I don’t think Doggy Knees (Sorry, but I forever now read your name as that) was threatening anyone.
I would like to think if my child was allergic to something and knew it would cause him severe distress or wind up with him in the hospital then I would make sure he knew to avoid eating those items. I think kids are smart enough to know to stay away from something if they associate it with having to go to the hospital??
I don’t think the entire population of the school should be told they can’t bring PB sandwiches or anything like that. That’s nuts.
Are they going to say milk is no longer allowed because some kids are lactose intolerant?
Heh heh. Nice one. elucidator compliments Diogenes on having the restraint to stay out of the thread and its immediately followed by the man himself posting three times in an angry fashion.
Still, i think you’re overreacting a little emarkp. He didn’t threaten to murder your child, he was making fun of a hypothetical restriction at his daughters school.
I agree. If I had read 'lucy’s post before I submitted I would have probably stayed out of the thread, but once I was already dirty I figured what the hell.
I’m trying really hard not to take sides here, but I think that with kids, there is such a thing as second-hand peanut butter - they aren’t always terribly disciplined about where their food goes while they are eating and about cleaning up after themselves or washing their hands; for individuals who are sensisitive to the point that skin contact with peanut traces is dangerous, this is a problem.
Although perhaps the measures required to accomodate such people are so excessive that the better solution (and I think I would be seriously considering this as a parent) would be to keep the affected child away from such situations because children who had just eaten peanut butter on toast for breakfast would present almost the same level of danger, even if they did not deliberately bring any peanut product to school.
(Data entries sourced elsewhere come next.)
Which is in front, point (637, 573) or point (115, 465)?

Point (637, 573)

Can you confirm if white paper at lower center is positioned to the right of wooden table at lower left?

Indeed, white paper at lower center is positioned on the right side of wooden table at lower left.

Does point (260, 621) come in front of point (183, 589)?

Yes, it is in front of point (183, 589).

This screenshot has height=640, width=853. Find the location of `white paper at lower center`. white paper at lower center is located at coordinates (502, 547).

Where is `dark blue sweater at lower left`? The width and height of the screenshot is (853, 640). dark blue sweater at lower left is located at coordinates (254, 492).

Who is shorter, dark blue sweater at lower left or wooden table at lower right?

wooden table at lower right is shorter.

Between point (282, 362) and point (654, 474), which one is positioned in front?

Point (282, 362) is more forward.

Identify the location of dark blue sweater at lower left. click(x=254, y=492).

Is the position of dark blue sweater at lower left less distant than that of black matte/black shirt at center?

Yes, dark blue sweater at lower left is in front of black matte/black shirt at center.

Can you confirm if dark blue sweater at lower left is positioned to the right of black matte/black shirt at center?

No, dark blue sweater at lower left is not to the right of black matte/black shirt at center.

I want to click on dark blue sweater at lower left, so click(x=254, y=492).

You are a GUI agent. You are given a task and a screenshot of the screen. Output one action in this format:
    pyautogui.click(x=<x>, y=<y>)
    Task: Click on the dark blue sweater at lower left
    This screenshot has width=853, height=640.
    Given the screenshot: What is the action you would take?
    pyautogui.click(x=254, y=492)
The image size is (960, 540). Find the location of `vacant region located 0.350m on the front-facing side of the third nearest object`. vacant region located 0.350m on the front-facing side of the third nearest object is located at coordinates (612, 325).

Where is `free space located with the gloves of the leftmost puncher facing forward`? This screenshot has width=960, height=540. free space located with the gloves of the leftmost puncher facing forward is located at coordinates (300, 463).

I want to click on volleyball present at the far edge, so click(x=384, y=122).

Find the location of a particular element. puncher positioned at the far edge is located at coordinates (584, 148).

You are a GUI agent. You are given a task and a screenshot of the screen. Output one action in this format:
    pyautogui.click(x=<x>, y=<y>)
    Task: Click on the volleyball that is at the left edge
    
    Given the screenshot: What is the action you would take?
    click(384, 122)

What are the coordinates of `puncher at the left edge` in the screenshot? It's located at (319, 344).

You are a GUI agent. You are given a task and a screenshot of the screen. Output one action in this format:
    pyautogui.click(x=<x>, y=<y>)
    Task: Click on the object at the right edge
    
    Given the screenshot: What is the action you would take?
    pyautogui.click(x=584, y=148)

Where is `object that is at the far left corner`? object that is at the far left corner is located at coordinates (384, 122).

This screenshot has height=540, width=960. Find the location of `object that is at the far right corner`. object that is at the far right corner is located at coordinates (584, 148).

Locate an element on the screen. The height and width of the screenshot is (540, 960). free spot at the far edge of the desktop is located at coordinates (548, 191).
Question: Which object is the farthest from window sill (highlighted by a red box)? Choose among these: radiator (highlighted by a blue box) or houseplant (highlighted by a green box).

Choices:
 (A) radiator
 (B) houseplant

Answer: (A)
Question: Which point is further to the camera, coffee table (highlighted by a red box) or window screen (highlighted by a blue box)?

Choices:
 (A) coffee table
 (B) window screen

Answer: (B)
While I agree with Diogenes the Cynic’s overall point I do think he could have phrased it a little bit better. But I also understand why he, in his fustration at the assinine rules, chose to use some un-PC terms.
The smell of peanut butter is enough to cause a reaction in kids who are very allergic, I have seen it happen, it is not over protectivness on the part of the parents, it is a real danger.
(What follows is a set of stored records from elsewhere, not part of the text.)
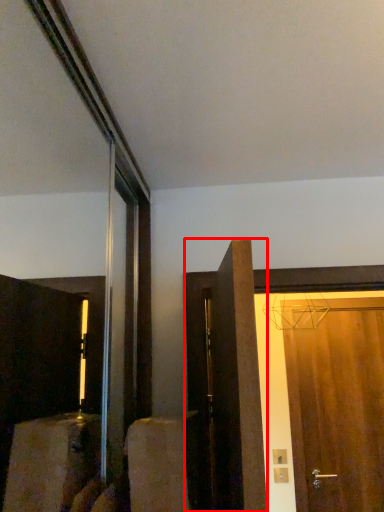 Question: From the image's perspective, what is the correct spatial positioning of door (annotated by the red box) in reference to door?

Choices:
 (A) below
 (B) above

Answer: (B) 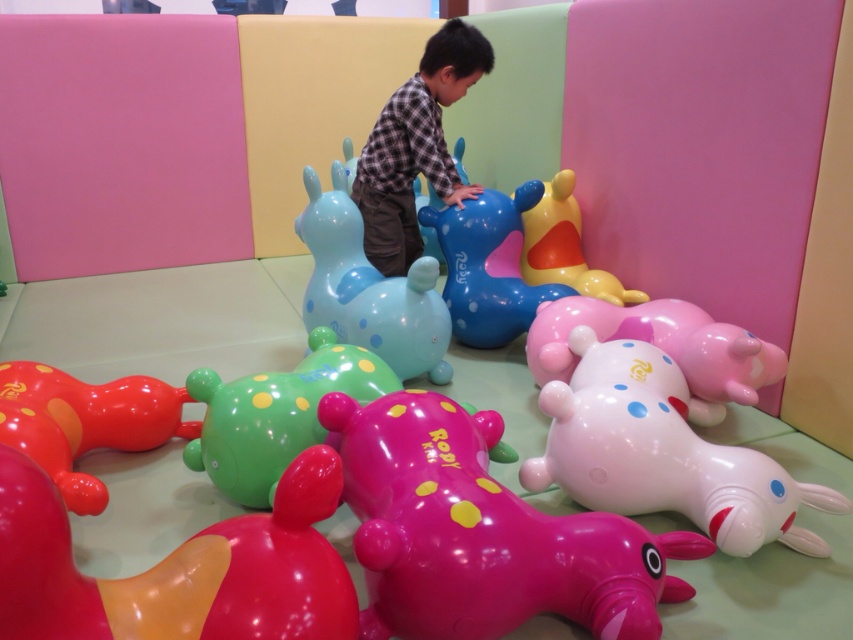 Between pink rubber dog at center and rubber duck at lower left, which one appears on the left side from the viewer's perspective?

Positioned to the left is rubber duck at lower left.

Does pink rubber dog at center have a smaller size compared to rubber duck at lower left?

No, pink rubber dog at center is not smaller than rubber duck at lower left.

Locate an element on the screen. pink rubber dog at center is located at coordinates (662, 452).

Is point (691, 429) positioned before point (405, 205)?

Yes, it is.

Which is in front, point (672, 493) or point (457, 48)?

Positioned in front is point (672, 493).

Does point (665, 369) come farther from viewer compared to point (402, 257)?

No, it is in front of (402, 257).

Where is `pink rubber dog at center`? The image size is (853, 640). pink rubber dog at center is located at coordinates (662, 452).

Based on the photo, does green rubber dog at center appear under rubber duck at upper right?

Indeed, green rubber dog at center is positioned under rubber duck at upper right.

Is point (311, 340) behind point (526, 237)?

No, (311, 340) is in front of (526, 237).

The width and height of the screenshot is (853, 640). In order to click on green rubber dog at center in this screenshot , I will do `click(276, 413)`.

Locate an element on the screen. The image size is (853, 640). green rubber dog at center is located at coordinates (276, 413). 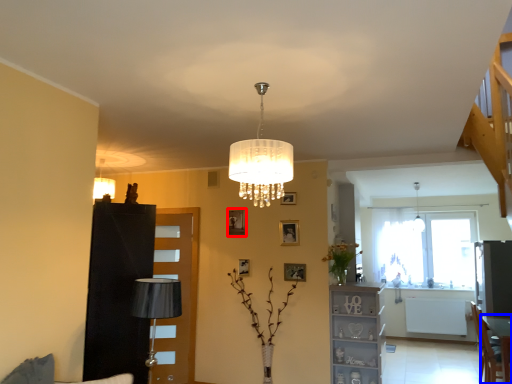 Question: Which object appears farthest to the camera in this image, picture frame (highlighted by a red box) or table (highlighted by a blue box)?

Choices:
 (A) picture frame
 (B) table

Answer: (A) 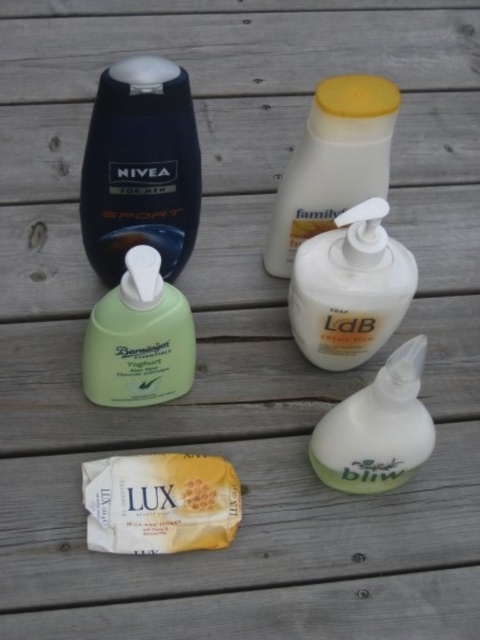 Question: Which point is closer to the camera?

Choices:
 (A) translucent plastic pump bottle at center
 (B) yellow matte soap bar at lower center

Answer: (A)

Question: Considering the real-world distances, which object is closest to the yellow matte soap bar at lower center?

Choices:
 (A) green matte hand soap at center
 (B) translucent plastic pump bottle at center
 (C) matte black bottle at upper left
 (D) white matte lotion at upper center

Answer: (A)

Question: Which is nearer to the yellow matte soap bar at lower center?

Choices:
 (A) white matte squeeze bottle at lower right
 (B) green matte hand soap at center
 (C) white matte lotion at upper center

Answer: (B)

Question: Can you confirm if white matte lotion at upper center is positioned to the right of yellow matte soap bar at lower center?

Choices:
 (A) yes
 (B) no

Answer: (A)

Question: Does matte black bottle at upper left appear on the right side of green matte hand soap at center?

Choices:
 (A) yes
 (B) no

Answer: (B)

Question: Observing the image, what is the correct spatial positioning of matte black bottle at upper left in reference to translucent plastic pump bottle at center?

Choices:
 (A) right
 (B) left

Answer: (B)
But if a child is that allergic, I don’t think they should be going to public school, because there is no way to protect that child, no matter what measures the school takes…well, uinless you had a change of clothing for every child at the school, and you washed them off before they went to class.
ps. I am sort of surprised that is was Diogenes the Cynic you choose to pit out of that thread, when another poster in that thread said that kids with nut allergies should be killed at birth.